Output all entries precisely and leave out the pictures.
========================
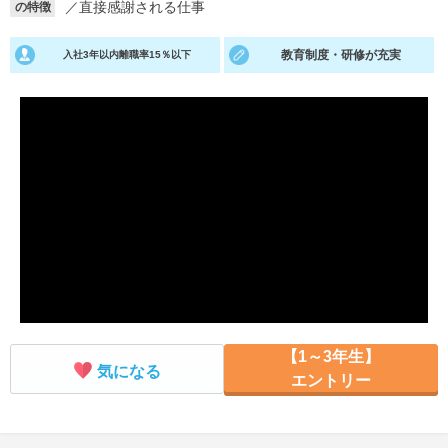
／
直接感謝される仕事
の特徴
就活支援
就活コラム
教育制度・研修が充実
入社3年以内離職率15％以下
就活ノウハウが満載！
お役立ち記事・相談室など
適職診断
就活チャンネル
あなたに合う仕事を診断！
動画で対策講座をチェック
就活ニュースペーパー
よくある質問
就活時事ニュースを更新
不明点があればこちら
【1～3年生】
気になる
エントリー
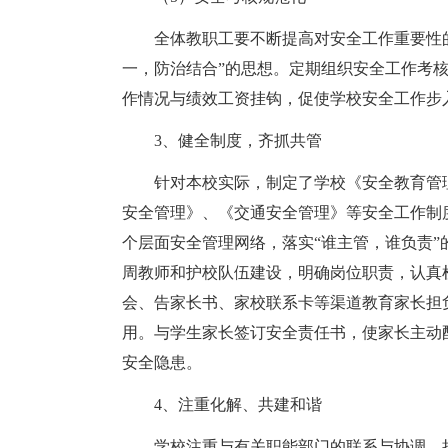
全体教职工要不断提高对安全工作重要性
一，防治结合”的思想。定期组织安全工作考
作情况与绩效工资挂钩，促使学校安全工作步
3、健全制度，齐抓共管
针对本校实际，制定了学校《安全教育管
安全管理》、《交通安全管理》等安全工作制度
个层面安全管理网络，落实“谁主管，谁负责
周教师和护校队伍建设，明确岗位职责，认真
会、告家长书、家校联系卡等渠道教育家长担
用。与学生家长签订安全责任书，使家长主动
安全隐患。
4、注重化解、共建和谐
学校注重与有关职能部门的联系与协调，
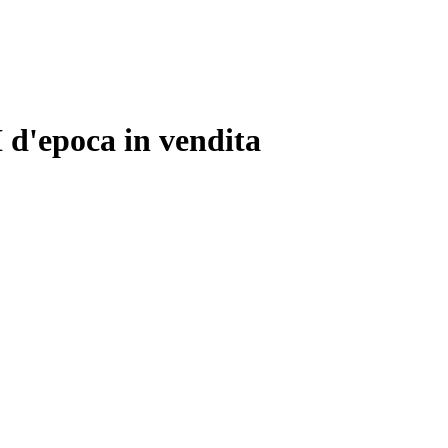
d'epoca in vendita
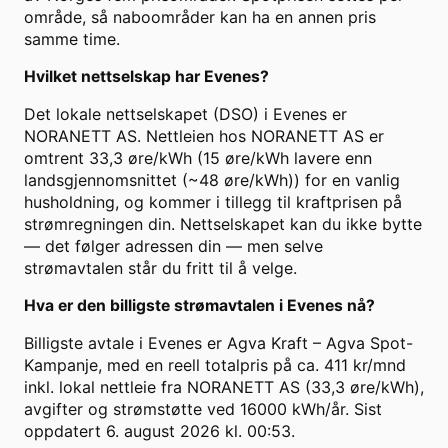
område, så naboområder kan ha en annen pris
samme time.
Hvilket nettselskap har Evenes?
Det lokale nettselskapet (DSO) i Evenes er
NORANETT AS. Nettleien hos NORANETT AS er
omtrent 33,3 øre/kWh (15 øre/kWh lavere enn
landsgjennomsnittet (~48 øre/kWh)) for en vanlig
husholdning, og kommer i tillegg til kraftprisen på
strømregningen din. Nettselskapet kan du ikke bytte
— det følger adressen din — men selve
strømavtalen står du fritt til å velge.
Hva er den billigste strømavtalen i Evenes nå?
Billigste avtale i Evenes er Agva Kraft – Agva Spot-
Kampanje, med en reell totalpris på ca. 411 kr/mnd
inkl. lokal nettleie fra NORANETT AS (33,3 øre/kWh),
avgifter og strømstøtte ved 16000 kWh/år. Sist
oppdatert 6. august 2026 kl. 00:53.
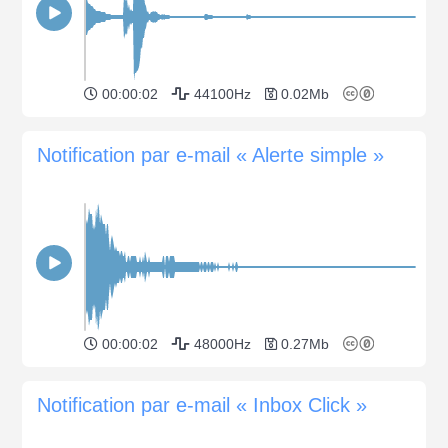
00:00:02
44100Hz
0.02Mb
Notification par e-mail « Alerte simple »
00:00:02
48000Hz
0.27Mb
Notification par e-mail « Inbox Click »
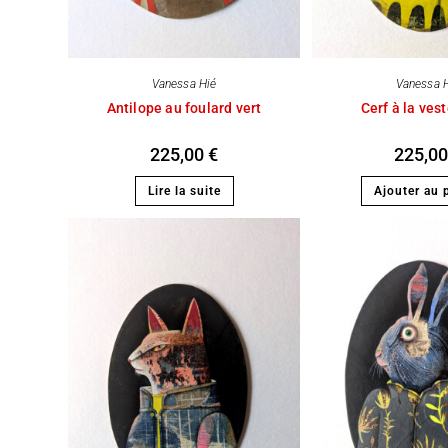
Vanessa Hié
Vanessa 
Antilope au foulard vert
Cerf à la ves
225,00
€
225,0
Lire la suite
Ajouter au 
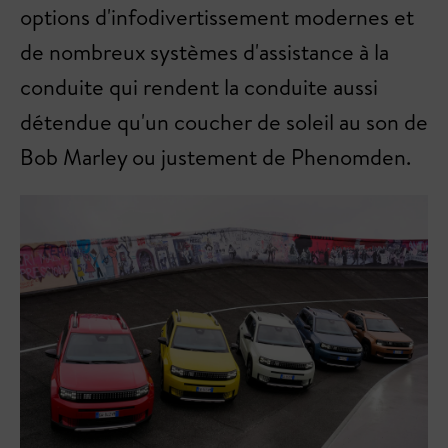
options d'infodivertissement modernes et
de nombreux systèmes d'assistance à la
conduite qui rendent la conduite aussi
détendue qu'un coucher de soleil au son de
Bob Marley ou justement de Phenomden.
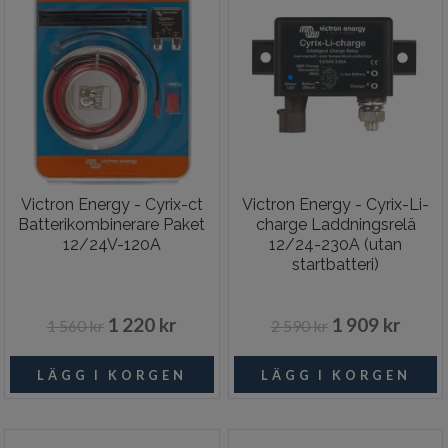
Victron Energy - Cyrix-ct
Victron Energy - Cyrix-Li-
Batterikombinerare Paket
charge Laddningsrelä
12/24V-120A
12/24-230A (utan
startbatteri)
1 220 kr
1 909 kr
1 560 kr
2 590 kr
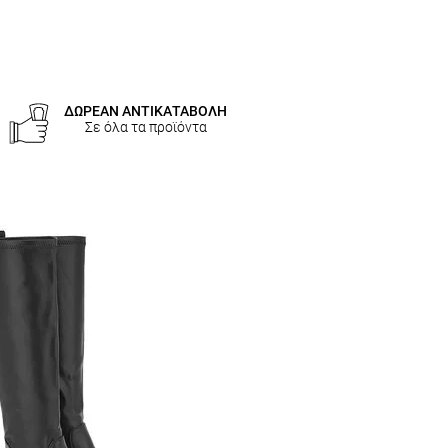
ΔΩΡΕΑΝ ΑΝΤΙΚΑΤΑΒΟΛΗ
Σε όλα τα προϊόντα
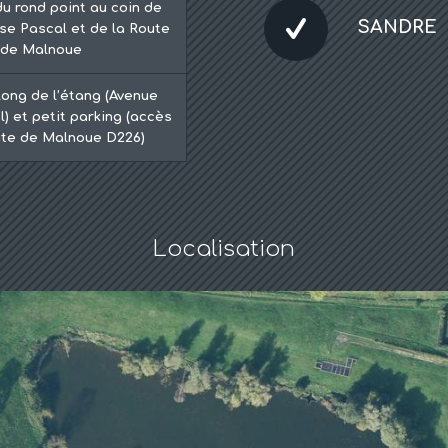
du rond point au coin de
SANDRE
ise Pascal et de la Route
de Malnoue
long de l’étang (Avenue
) et petit parking (accès
ute de Malnoue D226)
Localisation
========================
[Task response]
／
直接感謝される仕事
の特徴
就活支援
就活コラム
教育制度・研修が充実
入社3年以内離職率15％以下
就活ノウハウが満載！
お役立ち記事・相談室など
適職診断
就活チャンネル
あなたに合う仕事を診断！
動画で対策講座をチェック
就活ニュースペーパー
よくある質問
就活時事ニュースを更新
不明点があればこちら
【1～3年生】
気になる
エントリー
全体教职工要不断提高对安全工作重要性
一，防治结合”的思想。定期组织安全工作考
作情况与绩效工资挂钩，促使学校安全工作步
3、健全制度，齐抓共管
针对本校实际，制定了学校《安全教育管
安全管理》、《交通安全管理》等安全工作制度
个层面安全管理网络，落实“谁主管，谁负责
周教师和护校队伍建设，明确岗位职责，认真
会、告家长书、家校联系卡等渠道教育家长担
用。与学生家长签订安全责任书，使家长主动
安全隐患。
4、注重化解、共建和谐
学校注重与有关职能部门的联系与协调，
d'epoca in vendita
område, så naboområder kan ha en annen pris
samme time.
Hvilket nettselskap har Evenes?
Det lokale nettselskapet (DSO) i Evenes er
NORANETT AS. Nettleien hos NORANETT AS er
omtrent 33,3 øre/kWh (15 øre/kWh lavere enn
landsgjennomsnittet (~48 øre/kWh)) for en vanlig
husholdning, og kommer i tillegg til kraftprisen på
strømregningen din. Nettselskapet kan du ikke bytte
— det følger adressen din — men selve
strømavtalen står du fritt til å velge.
Hva er den billigste strømavtalen i Evenes nå?
Billigste avtale i Evenes er Agva Kraft – Agva Spot-
Kampanje, med en reell totalpris på ca. 411 kr/mnd
inkl. lokal nettleie fra NORANETT AS (33,3 øre/kWh),
avgifter og strømstøtte ved 16000 kWh/år. Sist
oppdatert 6. august 2026 kl. 00:53.
00:00:02
44100Hz
0.02Mb
Notification par e-mail « Alerte simple »
00:00:02
48000Hz
0.27Mb
Notification par e-mail « Inbox Click »
Vanessa Hié
Vanessa 
Antilope au foulard vert
Cerf à la ves
225,00
€
225,0
Lire la suite
Ajouter au 
options d'infodivertissement modernes et
de nombreux systèmes d'assistance à la
conduite qui rendent la conduite aussi
détendue qu'un coucher de soleil au son de
Bob Marley ou justement de Phenomden.
Victron Energy - Cyrix-ct
Victron Energy - Cyrix-Li-
Batterikombinerare Paket
charge Laddningsrelä
12/24V-120A
12/24-230A (utan
startbatteri)
1 220 kr
1 909 kr
1 560 kr
2 590 kr
ΔΩΡΕΑΝ ΑΝΤΙΚΑΤΑΒΟΛΗ
Σε όλα τα προϊόντα
du rond point au coin de
SANDRE
ise Pascal et de la Route
de Malnoue
long de l’étang (Avenue
) et petit parking (accès
ute de Malnoue D226)
Localisation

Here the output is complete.